Data Drift#

Querying Drift in Python#

The basic format of a drift query using the Python SDK involves specifying that the query_type parameter has the value ‘drift’:

query = {...}

arthur_model.query(query, query_type='drift')

Data Drift Endpoint#

Data drift has a dedicated endpoint at /models/{model_id}/inferences/query/data_drift.

Returns the data drift metric between a base dataset with a target dataset. This endpoint can support up to 100 properties in one request.

num_bins - Specifies the granularity of bucketing for continuous distributions and will be ignored if the attribute is categorical.
metric - Specify one metric among the data drift metrics Arthur offers.
filter - Optional blocks specific to either reference or inference set and specify which data should be used in the data drift calculation.
group_by - Global and applies to both the base and target data.
rollup - Optional parameter that will aggregate the calculated data drift value by the supported time dimension.
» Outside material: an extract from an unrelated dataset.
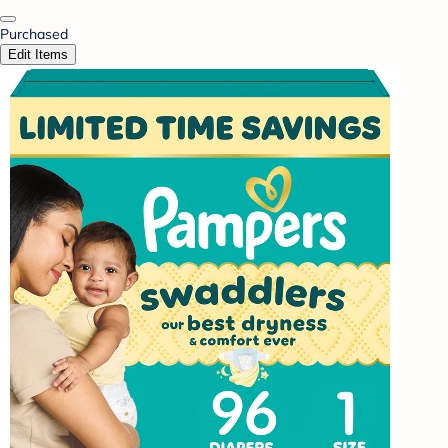
Purchased
Edit Items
For HypothesisTest, the returned value is transformed as -log_10(P_value) to maintain directional parity with the other data drift metrics. That is, lower P_value is more significant and implies data drift, reflected in a higher -log_10(P_value). Further mathematical details are in the {ref}`glossary <glossary_hypothesis_test>.

Query Request:

{
    "properties": [
        "<attribute1_name> [string]",
        "<attribute2_name> [string]",
        "<attribute3_name> [string]"
    ],
    "num_bins": "<num_bins> [int]",
    "metric": "[PSI|KLDivergence|JSDivergence|HellingerDistance|HypothesisTest]",
    "base": {
        "source": "[inference|reference]",
        "filter [Optional]": [
            {
                "property": "<filter_attribute_name> [string]",
                "comparator": "<comparator> [string]",
                "value": "<filter_threshold_value> [string|int|float]"
            }
        ]
    },
    "target": {
        "source": "[inference|reference|ground_truth]",
        "filter [Optional]": [
            {
                "property": "<filter_attribute_name> [string]",
                "comparator": "<comparator> [string]",
                "value": "<filter_threshold_value> [string|int|float]"
            }
        ]
    },
    "group_by [Optional]": [
        {
            "property": "<group_by_attribute_name> [string]"
        }
    ],
    "rollup [Optional]": "minute|hour|day|month|year|batch_id"
}

Query Response:

{
    "query_result": [
        {
            "<attribute1_name>": "<attribute1_data_drift> [float]",
            "<attribute2_name>": "<attribute2_data_drift> [float]",
            "<attribute3_name>": "<attribute3_data_drift> [float]",
            "<group_by_attribute_name>": "<group_by_attribute_value> [string|int|null]",
            "rollup": "<rollup_attribute_value> [string|null]"
        }
    ]
}

See Filter Comparators for a list of valid comparators.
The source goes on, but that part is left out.